Beginning with the first line, return the material verbatim and without pictures.
*** Given entries Section Begins ***
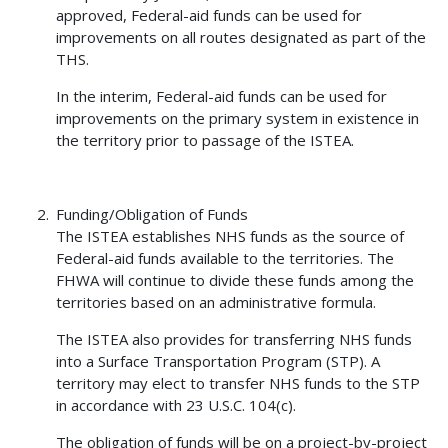
approved, Federal-aid funds can be used for
improvements on all routes designated as part of the
THS.
In the interim, Federal-aid funds can be used for
improvements on the primary system in existence in
the territory prior to passage of the ISTEA.
Funding/Obligation of Funds
The ISTEA establishes NHS funds as the source of
Federal-aid funds available to the territories. The
FHWA will continue to divide these funds among the
territories based on an administrative formula.
The ISTEA also provides for transferring NHS funds
into a Surface Transportation Program (STP). A
territory may elect to transfer NHS funds to the STP
in accordance with 23 U.S.C. 104(c).
The obligation of funds will be on a project-by-project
*** Given entries Section Ends ***
> [Solution to this exercise]:
approved, Federal-aid funds can be used for
improvements on all routes designated as part of the
THS.
In the interim, Federal-aid funds can be used for
improvements on the primary system in existence in
the territory prior to passage of the ISTEA.
Funding/Obligation of Funds
The ISTEA establishes NHS funds as the source of
Federal-aid funds available to the territories. The
FHWA will continue to divide these funds among the
territories based on an administrative formula.
The ISTEA also provides for transferring NHS funds
into a Surface Transportation Program (STP). A
territory may elect to transfer NHS funds to the STP
in accordance with 23 U.S.C. 104(c).
The obligation of funds will be on a project-by-project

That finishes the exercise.